> If it interacts with visible matter gravitationally then why doesn't it take on the same distribution?
Because unlike visible matter, it does not interact in non-gravitational ways, even with itself.
Visible matter can clump to form planets and stars because when two particles of it are attracted enough to hit each other there is some interaction other than gravity, which helps eat some of their kinetic energy. In contrast, when that happens with two particles of dark matter, they just fly through each other, and if they were moving fast enough, never meet again.
There are non-gravitational interactions even at the galactic scale, even though they are very weak indeed compared to gravity. As our sun plows through space, the particles it's sphere of influence hits have a preferred range of velocities and directions, the "galactic rest". Over billions of years, this does influence where in the galaxy our sun is. Dark matter has no such influence on it.
Do we actually know that dark matter doesn't interact with itself or other matter, or do we just have an upper bound on how much it could potentially interact? And if so, roughly what is it?
Because unlike visible matter, it does not interact in non-gravitational ways, even with itself.
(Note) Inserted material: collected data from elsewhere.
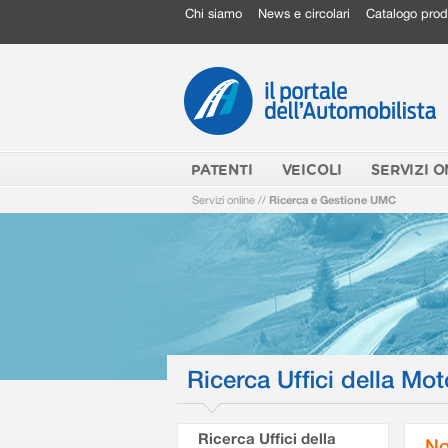
Chi siamo
News e circolari
Catalogo prod
PATENTI
VEICOLI
SERVIZI O
Servizi online
//
Ricerca e Gestione UMC
Ricerca Uffici della Mot
Ricerca Uffici della
No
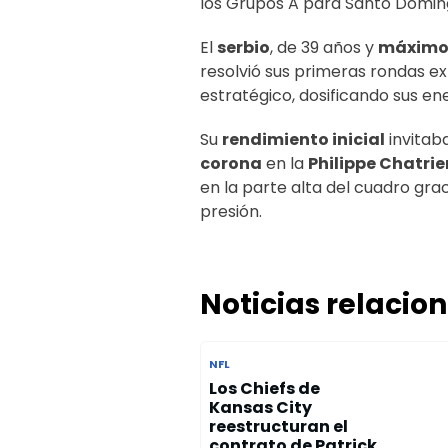
los Grupos A para Santo Domi
El
serbio
, de 39 años y
máximo
resolvió sus primeras rondas ex
estratégico, dosificando sus e
Su
rendimiento inicial
invitab
corona
en la
Philippe Chatrie
en la parte alta del cuadro gra
presión.
Noticias relacio
NFL
Los Chiefs de
Kansas City
reestructuran el
contrato de Patrick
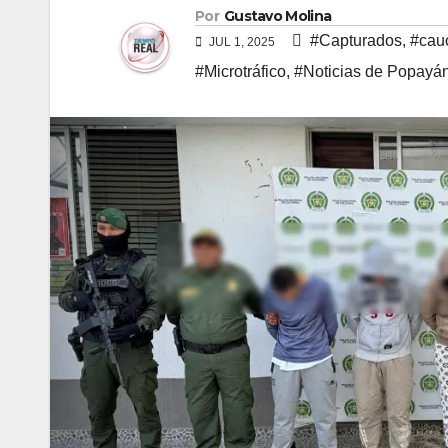
Por
Gustavo Molina
#Capturados
,
#cau
JUL 1, 2025
#Microtráfico
,
#Noticias de Popayá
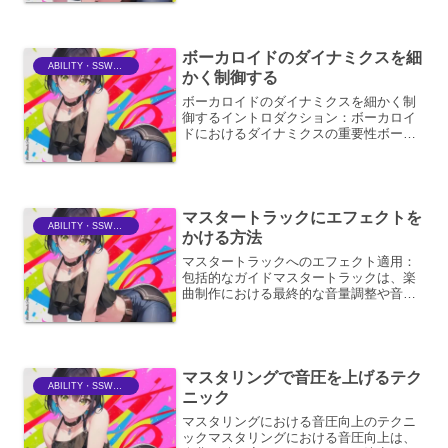
で、これらのノイズを効果的に除去し、
クリアな音質を実現することが可能で
す。本稿では、オーディオノイ...
ボーカロイドのダイナミクスを細
ABILITY・SSWriter
かく制御する
ボーカロイドのダイナミクスを細かく制
御するイントロダクション：ボーカロイ
ドにおけるダイナミクスの重要性ボーカ
ロイドは、その名の通り「ボーカル（歌
声）」を「ロボット（合成）」によって
生成するソフトウェアです。しかし、単
に音程と歌詞を打ち込むだ...
マスタートラックにエフェクトを
ABILITY・SSWriter
かける方法
マスタートラックへのエフェクト適用：
包括的なガイドマスタートラックは、楽
曲制作における最終的な音量調整や音色
補正を行う、いわば楽曲の「顔」とも言
える重要なトラックです。このマスター
トラックにエフェクトを適用すること
で、楽曲全体のクオリティを...
マスタリングで音圧を上げるテク
ABILITY・SSWriter
ニック
マスタリングにおける音圧向上のテクニ
ックマスタリングにおける音圧向上は、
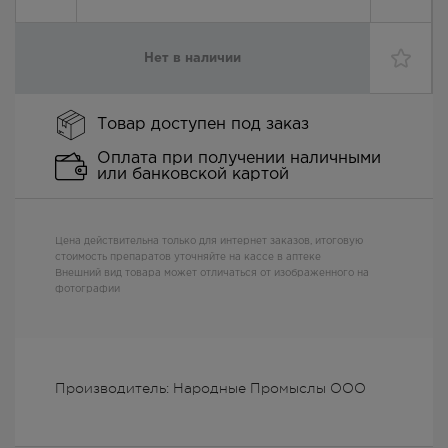
Нет в наличии
Товар доступен под заказ
Оплата при получении наличными
или банковской картой
Цена действительна только для интернет заказов, итоговую
стоимость препаратов уточняйте на кассе в аптеке
Внешний вид товара может отличаться от изображенного на
фотографии
Производитель: Народные Промыслы ООО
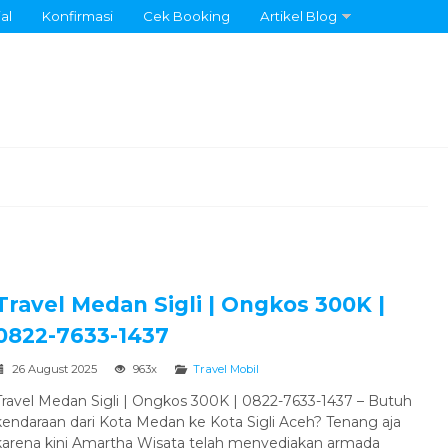
al
Konfirmasi
Cek Booking
Artikel Blog
Travel Medan Sigli | Ongkos 300K |
0822-7633-1437
26 August 2025
963x
Travel Mobil
Travel Medan Sigli | Ongkos 300K | 0822-7633-1437 – Butuh
kendaraan dari Kota Medan ke Kota Sigli Aceh? Tenang aja
karena kini Amartha Wisata telah menyediakan armada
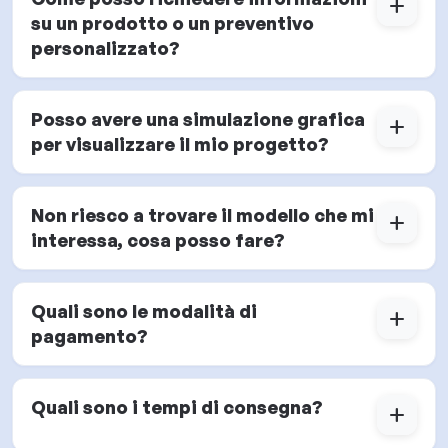
add
su un prodotto o un preventivo
personalizzato?
Posso avere una simulazione grafica
add
per visualizzare il mio progetto?
Non riesco a trovare il modello che mi
add
interessa, cosa posso fare?
Quali sono le modalità di
add
pagamento?
Quali sono i tempi di consegna?
add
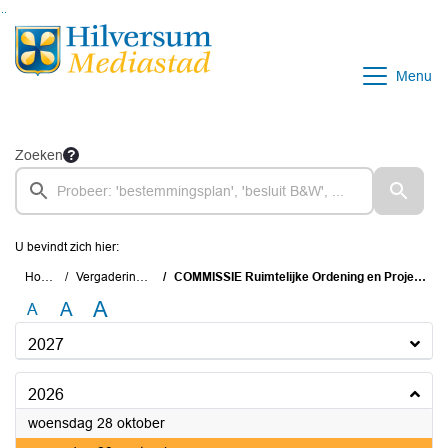
Ga naar de inhoud van deze pagina
Ga naar het zoeken
Ga naar het menu
Menu
Zoeken
U bevindt zich hier:
Home
Vergaderingen
COMMISSIE Ruimtelijke Ordening en Projecten
A
A
A
2027
2026
2026
woensdag 28 oktober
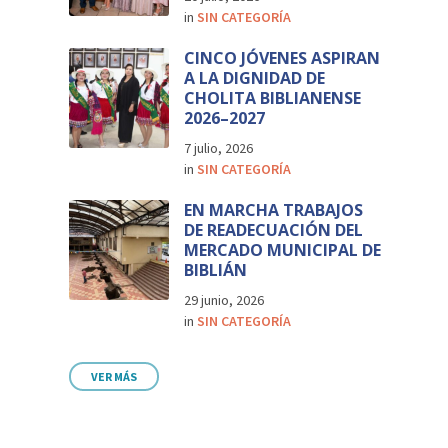
in
SIN CATEGORÍA
CINCO JÓVENES ASPIRAN
A LA DIGNIDAD DE
CHOLITA BIBLIANENSE
2026–2027
7 julio, 2026
in
SIN CATEGORÍA
EN MARCHA TRABAJOS
DE READECUACIÓN DEL
MERCADO MUNICIPAL DE
BIBLIÁN
29 junio, 2026
in
SIN CATEGORÍA
VER MÁS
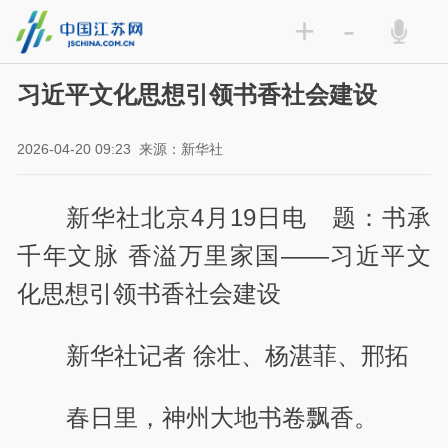
+
-
习近平文化思想引领书香社会建设
2026-04-20 09:23
来源：新华社
新华社北京4月19日电 题：书承
千年文脉 香溢万里家国——习近平文
化思想引领书香社会建设
新华社记者 徐壮、杨湛菲、邢拓
春日里，神州大地书卷飘香。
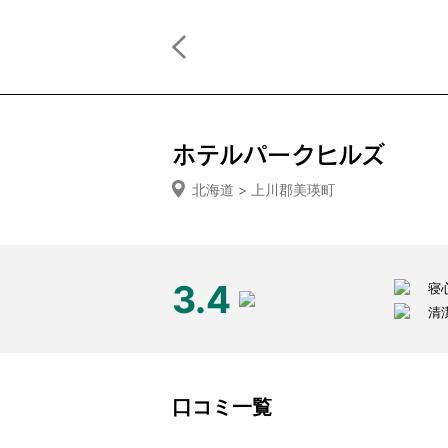
ホテルパークヒルズ
北海道 > 上川郡美瑛町
3.4
寝
清
口コミ一覧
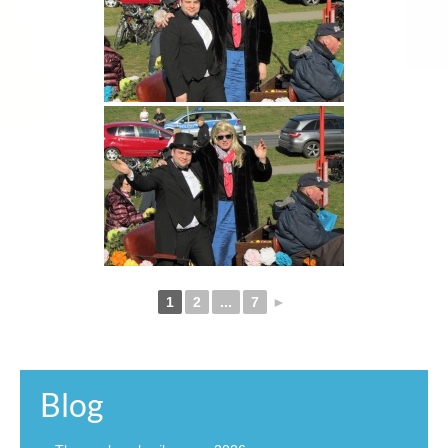
1
2
...
7
►
Blog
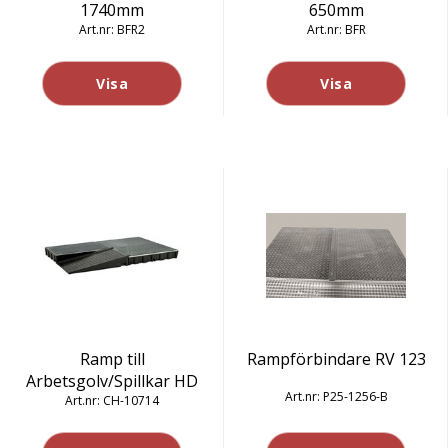
1740mm
650mm
BFR2
BFR
Visa
Visa
Ramp till
Rampförbindare RV 123
Arbetsgolv/Spillkar HD
P25-1256-B
CH-10714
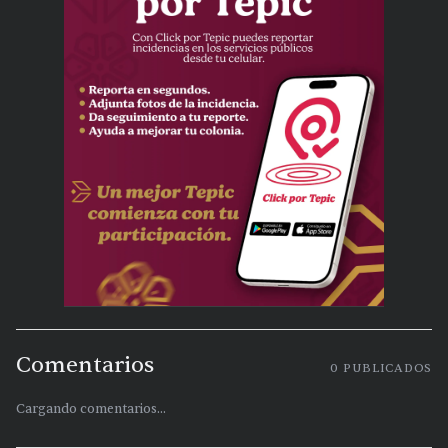
Comentarios
0
PUBLICADOS
Cargando comentarios...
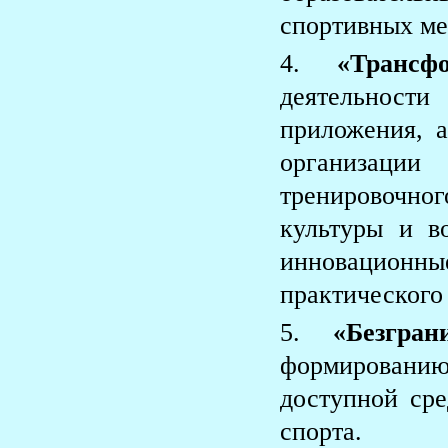
спортивных мер
«Транс
деятельност
приложения, 
организаци
тренировочн
культуры и во
инновацион
практического 
«Безгра
формировани
доступной ср
спорта.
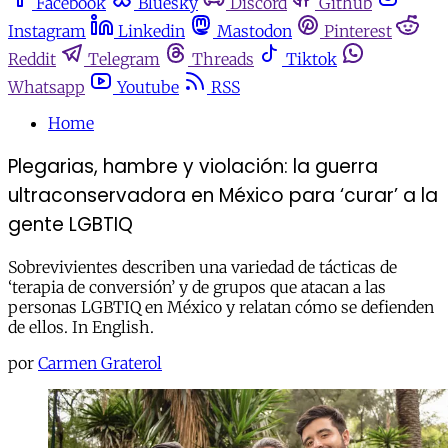
Facebook
Bluesky
Discord
Github
Instagram
Linkedin
Mastodon
Pinterest
Reddit
Telegram
Threads
Tiktok
Whatsapp
Youtube
RSS
Home
Plegarias, hambre y violación: la guerra
ultraconservadora en México para ‘curar’ a la
gente LGBTIQ
Sobrevivientes describen una variedad de tácticas de
‘terapia de conversión’ y de grupos que atacan a las
personas LGBTIQ en México y relatan cómo se defienden
de ellos. In English.
por
Carmen Graterol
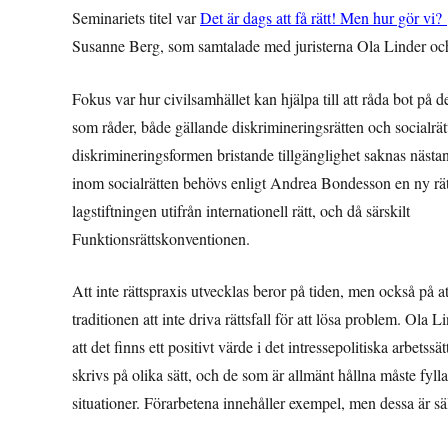
Seminariets titel var
Det är dags att få rätt! Men hur gör vi?
Susanne Berg, som samtalade med juristerna Ola Linder o
Fokus var hur civilsamhället kan hjälpa till att råda bot på de
som råder, både gällande diskrimineringsrätten och socialrät
diskrimineringsformen bristande tillgänglighet saknas nästan
inom socialrätten behövs enligt Andrea Bondesson en ny rät
lagstiftningen utifrån internationell rätt, och då särskilt
Funktionsrättskonventionen.
Att inte rättspraxis utvecklas beror på tiden, men också på a
traditionen att inte driva rättsfall för att lösa problem. Ol
att det finns ett positivt värde i det intressepolitiska arbets
skrivs på olika sätt, och de som är allmänt hållna måste fyll
situationer. Förarbetena innehåller exempel, men dessa är säll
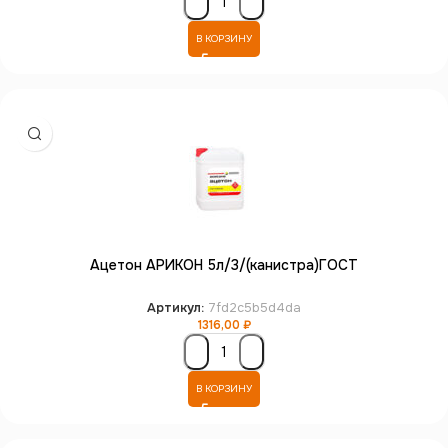
В КОРЗИНУ
Ацетон АРИКОН 5л/3/(канистра)ГОСТ
Артикул:
7fd2c5b5d4da
1316,00
₽
В КОРЗИНУ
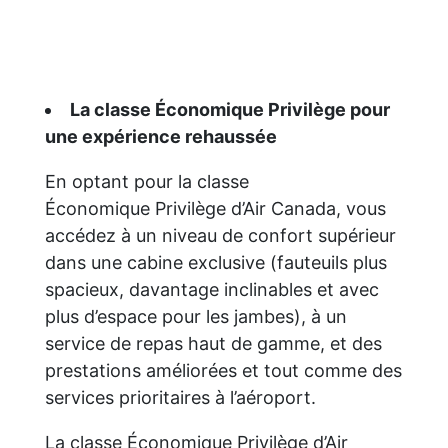
La classe Économique Privilège pour
une expérience rehaussée
En optant pour la classe
Économique Privilège d’Air Canada, vous
accédez à un niveau de confort supérieur
dans une cabine exclusive (fauteuils plus
spacieux, davantage inclinables et avec
plus d’espace pour les jambes), à un
service de repas haut de gamme, et des
prestations améliorées et tout comme des
services prioritaires à l’aéroport.
La classe Économique Privilège d’Air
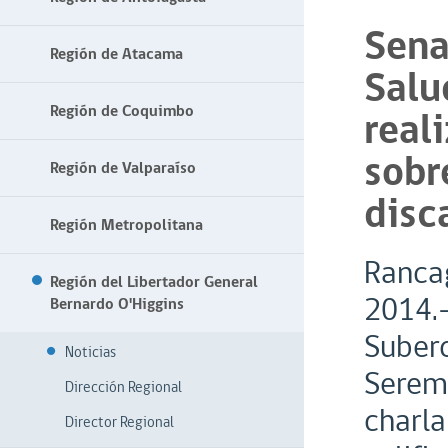
Sena
Región de Atacama
Salu
Región de Coquimbo
real
sobr
Región de Valparaíso
disc
Región Metropolitana
Ranca
Región del Libertador General
2014.-
Bernardo O'Higgins
Suberc
Noticias
Seremi
Dirección Regional
charla
Director Regional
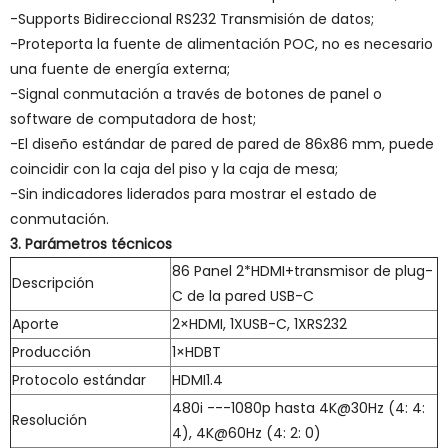
-Supports Bidireccional RS232 Transmisión de datos;
-Proteporta la fuente de alimentación POC, no es necesario
una fuente de energía externa;
-Signal conmutación a través de botones de panel o
software de computadora de host;
-El diseño estándar de pared de pared de 86x86 mm, puede
coincidir con la caja del piso y la caja de mesa;
-Sin indicadores liderados para mostrar el estado de
conmutación.
3. Parámetros técnicos
86 Panel 2*HDMI+transmisor de plug-
Descripción
C de la pared USB-C
Aporte
2×HDMI, 1XUSB-C, 1XRS232
Producción
1×HDBT
Protocolo estándar
HDMI1.4
480i ---1080p hasta 4K@30Hz (4: 4:
Resolución
4), 4K@60Hz (4: 2: 0)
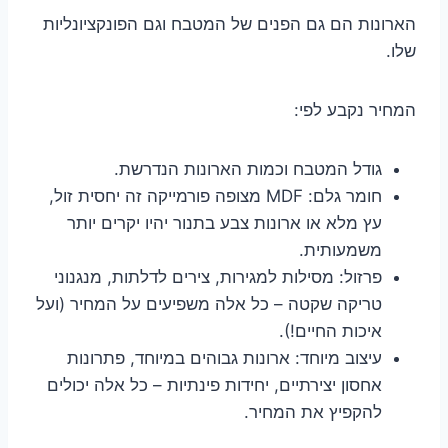
הארונות הם גם הפנים של המטבח וגם הפונקציונליות
שלו.
המחיר נקבע לפי:
גודל המטבח וכמות הארונות הנדרשת.
חומר גלם: MDF מצופה פורמייקה זה יחסית זול,
עץ מלא או ארונות צבע בתנור יהיו יקרים יותר
משמעותית.
פרזול: מסילות למגירות, צירים לדלתות, מנגנוני
טריקה שקטה – כל אלה משפיעים על המחיר (ועל
איכות החיים!).
עיצוב מיוחד: ארונות גבוהים במיוחד, פתרונות
אחסון יצירתיים, יחידות פינתיות – כל אלה יכולים
להקפיץ את המחיר.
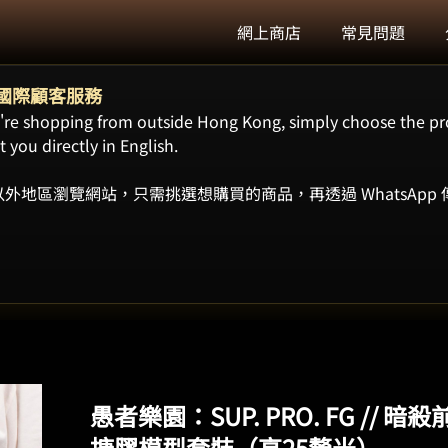
網上商店
常見問題
ort 國際顧客服務
ou're shopping from outside Hong Kong, simply choose the pr
 you directly in English.
外地區瀏覽網站，只需挑選想購買的商品，再透過 WhatsApp
愚者樂園：SUP. PRO. FG /
搪膠模型套裝（高25釐米）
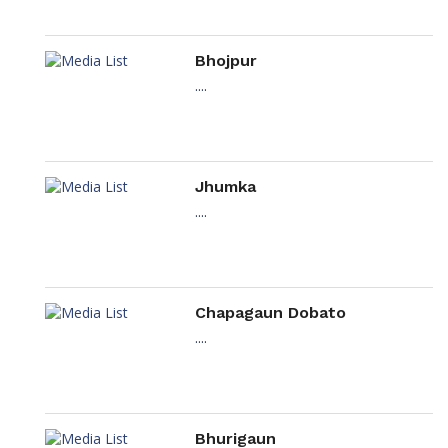
Bhojpur
....
Jhumka
....
Chapagaun Dobato
....
Bhurigaun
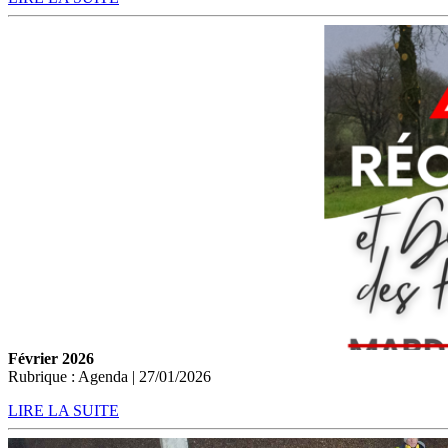
Février 2026
Rubrique : Agenda | 27/01/2026
LIRE LA SUITE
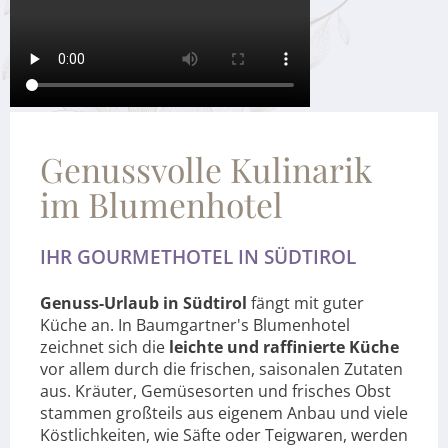
Genussvolle Kulinarik
im Blumenhotel
IHR GOURMETHOTEL IN SÜDTIROL
Genuss-Urlaub in Südtirol
fängt mit guter
Küche an. In Baumgartner's Blumenhotel
zeichnet sich die
leichte und raffinierte Küche
vor allem durch die frischen, saisonalen Zutaten
aus. Kräuter, Gemüsesorten und frisches Obst
stammen großteils aus eigenem Anbau und viele
Köstlichkeiten, wie Säfte oder Teigwaren, werden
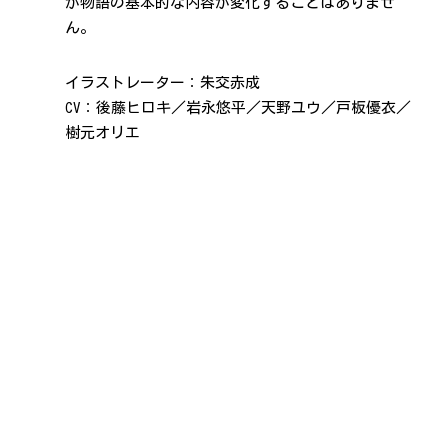
が物語の基本的な内容が変化することはありませ
ん。
イラストレーター：朱交赤成
CV：後藤ヒロキ／岩永悠平／天野ユウ／戸板優衣／
樹元オリエ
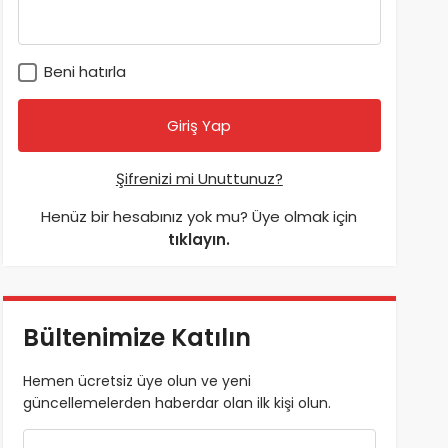
Beni hatırla
Şifrenizi mi Unuttunuz?
Henüz bir hesabınız yok mu? Üye olmak için
tıklayın.
Bültenimize Katılın
Hemen ücretsiz üye olun ve yeni
güncellemelerden haberdar olan ilk kişi olun.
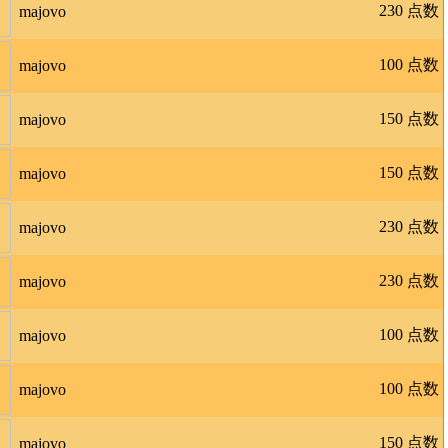
230 点数
majovo
100 点数
majovo
150 点数
majovo
150 点数
majovo
230 点数
majovo
230 点数
majovo
100 点数
majovo
100 点数
majovo
150 点数
majovo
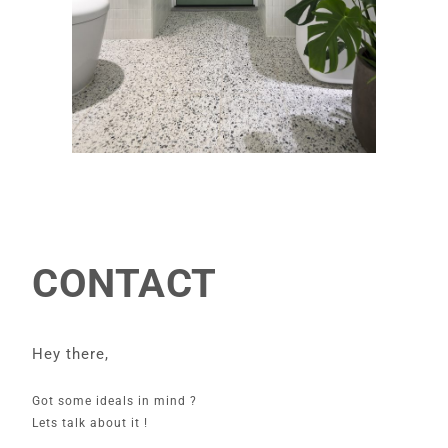
CONTACT
Hey there,
Got some ideals in mind ?
Lets talk about it !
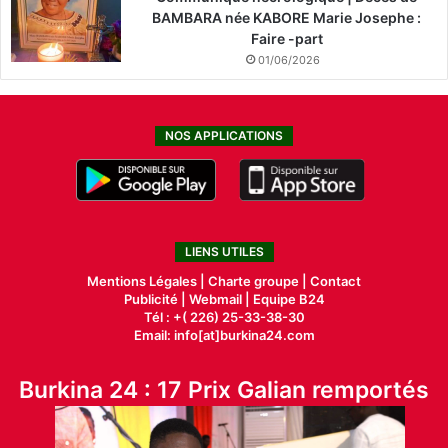
BAMBARA née KABORE Marie Josephe :
Faire -part
01/06/2026
NOS APPLICATIONS
LIENS UTILES
Mentions Légales |
Charte groupe |
Contact
Publicité
|
Webmail |
Equipe B24
Tél : +( 226) 25-33-38-30
Email: info[at]burkina24.com
Burkina 24 : 17 Prix Galian remportés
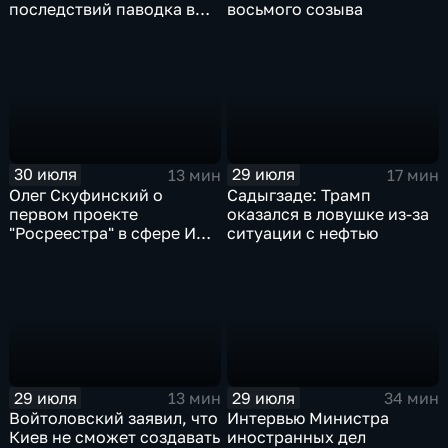
последствий паводка в
восьмого созыва
Тюменской области
30 июля
29 июля
13 мин
17 мин
Олег Скуфинский о
Садыгзаде: Трамп
первом проекте
оказался в ловушке из-за
"Росреестра" в сфере ИИ
ситуации с нефтью
электронном помощнике
"Ева"
29 июля
29 июля
13 мин
34 мин
Войтоловский заявил, что
Интервью Министра
Киев не сможет создавать
иностранных дел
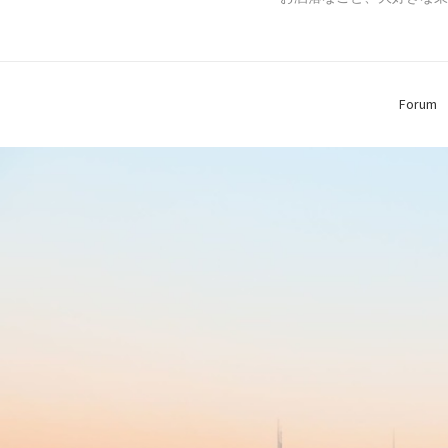
Forum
Visible matter can clump to form planets and stars because when two particles of it are attracted enough to hit each other there is some interaction other than gravity, which helps eat some of their kinetic energy. In contrast, when that happens with two particles of dark matter, they just fly through each other, and if they were moving fast enough, never meet again.
There are non-gravitational interactions even at the galactic scale, even though they are very weak indeed compared to gravity. As our sun plows through space, the particles it's sphere of influence hits have a preferred range of velocities and directions, the "galactic rest". Over billions of years, this does influence where in the galaxy our sun is. Dark matter has no such influence on it.